ビットコインを大量保有する同社は、BTC価格の動向が株価材料として意識されやすく、本日もそうした見方が相場を支えたとみられます。

メタプラネット、株価327円まで下落|BTCは6万7000ドル台で推移

メタプラネット株が切り返し、343円まで上昇

直近1週間の株価推移をみると、メタプラネット株は3月9日にいったん310円まで下押しした後、3月10日にかけて切り返す動きとなっています。

本日の値動きをみると、始値は336円、高値は345円、安値は328円、11時21分時点の株価は343円でした。寄り付き後は買いが先行し、朝方には345円まで上昇しました。

その後はいったん上値を抑えられたものの、328円までの押しをこなしたうえで340円台を回復し、高値圏に近い水準で推移しました。

前営業日の終値327円からしっかり切り返しており、本日は下落後の自律反発が意識された一日となっています。

メタプラネット テクニカル分析

メタプラネット(3350)日足チャート

日足チャートでは、株価は依然として中長期の戻り売りが出やすい位置にありますが、本日の反発によって短期的な下げ止まり感も意識され始めています。

株価はなお200日移動平均線を大きく下回っており、長期トレンドの改善には至っていません。

一方で、330円前後では下値を支える動きがみられ、3月10日の上昇で短期線に接近しています。
MACDも大きく悪化した局面から持ち直しつつあり、売りの勢いはいったん和らいでいる状況です。

現時点では本格反転というより、下落基調の中で短期的な戻りを試している段階とみるのが自然です。

メタプラネット(3350)1時間足チャート

1時間足では、3月9日の下落基調から一転し、10日は寄り付きから上方向への動きが優勢となりました。

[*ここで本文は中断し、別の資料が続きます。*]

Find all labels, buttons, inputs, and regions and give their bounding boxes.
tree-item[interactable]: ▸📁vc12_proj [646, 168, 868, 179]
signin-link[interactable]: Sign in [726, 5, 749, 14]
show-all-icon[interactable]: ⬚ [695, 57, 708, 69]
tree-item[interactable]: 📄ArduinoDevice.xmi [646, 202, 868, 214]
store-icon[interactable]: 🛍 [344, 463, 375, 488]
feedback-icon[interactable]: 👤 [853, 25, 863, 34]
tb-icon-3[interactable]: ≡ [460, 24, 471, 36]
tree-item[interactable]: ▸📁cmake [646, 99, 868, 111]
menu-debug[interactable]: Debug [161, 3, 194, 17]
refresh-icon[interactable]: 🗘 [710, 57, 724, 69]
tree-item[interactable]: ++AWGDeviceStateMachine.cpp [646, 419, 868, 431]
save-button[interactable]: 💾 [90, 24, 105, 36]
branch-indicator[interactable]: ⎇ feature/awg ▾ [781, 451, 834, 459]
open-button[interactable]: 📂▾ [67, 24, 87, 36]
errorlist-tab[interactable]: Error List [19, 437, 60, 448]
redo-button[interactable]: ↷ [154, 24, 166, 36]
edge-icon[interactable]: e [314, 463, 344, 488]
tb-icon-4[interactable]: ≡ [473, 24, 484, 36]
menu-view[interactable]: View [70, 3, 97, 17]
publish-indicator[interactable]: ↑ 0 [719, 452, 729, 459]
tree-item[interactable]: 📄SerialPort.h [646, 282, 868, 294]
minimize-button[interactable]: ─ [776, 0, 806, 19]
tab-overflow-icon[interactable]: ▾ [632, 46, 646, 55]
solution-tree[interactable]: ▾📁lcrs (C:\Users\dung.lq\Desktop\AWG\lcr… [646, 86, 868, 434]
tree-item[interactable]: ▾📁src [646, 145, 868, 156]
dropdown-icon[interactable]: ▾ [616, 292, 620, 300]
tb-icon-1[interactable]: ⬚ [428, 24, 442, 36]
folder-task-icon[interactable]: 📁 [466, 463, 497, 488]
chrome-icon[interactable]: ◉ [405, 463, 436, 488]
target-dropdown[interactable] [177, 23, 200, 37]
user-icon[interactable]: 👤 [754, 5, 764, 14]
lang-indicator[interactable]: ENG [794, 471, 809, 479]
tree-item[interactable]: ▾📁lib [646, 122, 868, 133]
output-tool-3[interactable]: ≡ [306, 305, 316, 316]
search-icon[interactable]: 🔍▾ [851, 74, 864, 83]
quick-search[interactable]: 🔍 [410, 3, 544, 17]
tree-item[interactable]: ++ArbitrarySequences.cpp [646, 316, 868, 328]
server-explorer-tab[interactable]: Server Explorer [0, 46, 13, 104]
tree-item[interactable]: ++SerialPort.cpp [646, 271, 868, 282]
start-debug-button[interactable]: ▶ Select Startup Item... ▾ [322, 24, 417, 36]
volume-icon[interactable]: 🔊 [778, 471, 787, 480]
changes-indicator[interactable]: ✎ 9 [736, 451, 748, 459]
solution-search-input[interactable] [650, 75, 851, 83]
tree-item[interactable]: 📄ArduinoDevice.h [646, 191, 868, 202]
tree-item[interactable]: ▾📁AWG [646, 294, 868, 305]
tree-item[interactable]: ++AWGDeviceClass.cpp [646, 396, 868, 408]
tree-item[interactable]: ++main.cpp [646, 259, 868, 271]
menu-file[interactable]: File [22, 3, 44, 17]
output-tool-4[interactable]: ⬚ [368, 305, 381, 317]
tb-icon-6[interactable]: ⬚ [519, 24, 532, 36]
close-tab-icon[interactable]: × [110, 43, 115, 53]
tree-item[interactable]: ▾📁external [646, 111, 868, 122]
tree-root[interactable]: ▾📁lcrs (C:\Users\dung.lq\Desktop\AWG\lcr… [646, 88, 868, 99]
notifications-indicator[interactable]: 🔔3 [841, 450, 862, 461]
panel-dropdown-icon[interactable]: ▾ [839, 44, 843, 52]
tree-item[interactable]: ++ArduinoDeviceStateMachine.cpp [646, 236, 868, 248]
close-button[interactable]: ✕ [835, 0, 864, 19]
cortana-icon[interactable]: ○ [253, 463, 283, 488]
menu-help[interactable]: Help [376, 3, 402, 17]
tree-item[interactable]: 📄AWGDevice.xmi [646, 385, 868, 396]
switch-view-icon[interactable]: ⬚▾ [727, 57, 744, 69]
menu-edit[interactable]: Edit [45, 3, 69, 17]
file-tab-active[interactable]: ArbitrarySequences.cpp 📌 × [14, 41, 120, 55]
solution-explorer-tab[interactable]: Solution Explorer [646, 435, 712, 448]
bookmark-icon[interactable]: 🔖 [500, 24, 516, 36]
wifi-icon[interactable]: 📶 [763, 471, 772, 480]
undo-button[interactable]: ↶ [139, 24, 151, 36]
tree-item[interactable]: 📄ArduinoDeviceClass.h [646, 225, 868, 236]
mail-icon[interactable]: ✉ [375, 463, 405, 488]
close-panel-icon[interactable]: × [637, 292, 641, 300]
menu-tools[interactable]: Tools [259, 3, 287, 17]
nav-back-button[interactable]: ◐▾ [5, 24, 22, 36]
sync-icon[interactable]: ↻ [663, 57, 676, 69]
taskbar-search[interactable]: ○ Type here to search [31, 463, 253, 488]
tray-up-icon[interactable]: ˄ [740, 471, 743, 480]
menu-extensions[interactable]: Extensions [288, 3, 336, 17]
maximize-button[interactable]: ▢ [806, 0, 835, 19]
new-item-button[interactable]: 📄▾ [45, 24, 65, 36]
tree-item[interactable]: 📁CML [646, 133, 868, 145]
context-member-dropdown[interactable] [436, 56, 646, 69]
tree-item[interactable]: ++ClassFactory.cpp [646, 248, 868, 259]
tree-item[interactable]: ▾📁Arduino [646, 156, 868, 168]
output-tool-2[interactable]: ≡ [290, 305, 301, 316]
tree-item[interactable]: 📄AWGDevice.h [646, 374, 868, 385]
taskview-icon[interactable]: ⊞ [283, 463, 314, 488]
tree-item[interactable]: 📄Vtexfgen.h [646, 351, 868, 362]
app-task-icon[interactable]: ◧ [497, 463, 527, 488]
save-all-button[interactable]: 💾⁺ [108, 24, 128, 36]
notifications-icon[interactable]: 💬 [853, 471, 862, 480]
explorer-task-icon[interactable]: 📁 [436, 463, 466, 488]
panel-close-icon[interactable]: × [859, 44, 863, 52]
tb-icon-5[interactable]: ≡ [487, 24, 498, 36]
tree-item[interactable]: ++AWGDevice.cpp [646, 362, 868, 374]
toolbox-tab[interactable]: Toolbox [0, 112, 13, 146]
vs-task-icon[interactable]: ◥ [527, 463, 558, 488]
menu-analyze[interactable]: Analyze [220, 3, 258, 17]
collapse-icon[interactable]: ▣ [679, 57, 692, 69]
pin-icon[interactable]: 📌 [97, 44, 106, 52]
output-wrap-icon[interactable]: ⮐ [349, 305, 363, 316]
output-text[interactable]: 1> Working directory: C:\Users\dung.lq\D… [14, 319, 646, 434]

朝方に345円まで上昇した後も大きく崩れず、343円前後で推移していることから、短期的には買い戻しの流れが継続しています。目先の上値抵抗は345円近辺で、この水準を明確に上抜けられるかが短期の焦点です。

一方、下値では328円前後が本日の押し目水準として意識されます。足元では過熱感は強くなく、値幅を伴いながらも落ち着いた戻りとなっています。

メタプラネットのビットコイン損益とmNAV

メタプラネットは現在、3万5102BTCを保有しています。保有ビットコインの純資産価値は約3831億円となっており、未実現損益は2123億円のマイナス、含み損率は35.7%です。

足元のBTC価格は平均取得単価を下回る水準にあります。株価のBTC NAVに対する倍率を示すmNAVは1.05倍となっています。

メタプラネット株の分岐点、328円維持か345円突破か

本日の値動きを踏まえると、まず328円前後を維持できるかが短期の下値となります。ここを下回ると、前日安値圏である310円近辺が次のサポートとして意識されやすくなります。

一方、上値では本日高値の345円近辺が最初の焦点です。この水準を上抜けて定着できれば、戻り基調が一段と強まる可能性があります。

引き続き、最大の材料はビットコイン価格と仮想通貨市場全体のセンチメントです。
メタプラネット株は、仮想通貨市場の値動きを株式市場で映しやすい銘柄としてみられており、BTCの底堅さが続けば株価の支えになりやすい一方、BTCが再び弱含めば戻り売りに押される展開も想定されます。

当面は、本日つけた345円を明確に超えられるかどうかが、次の方向感を占う分岐点となりそうです。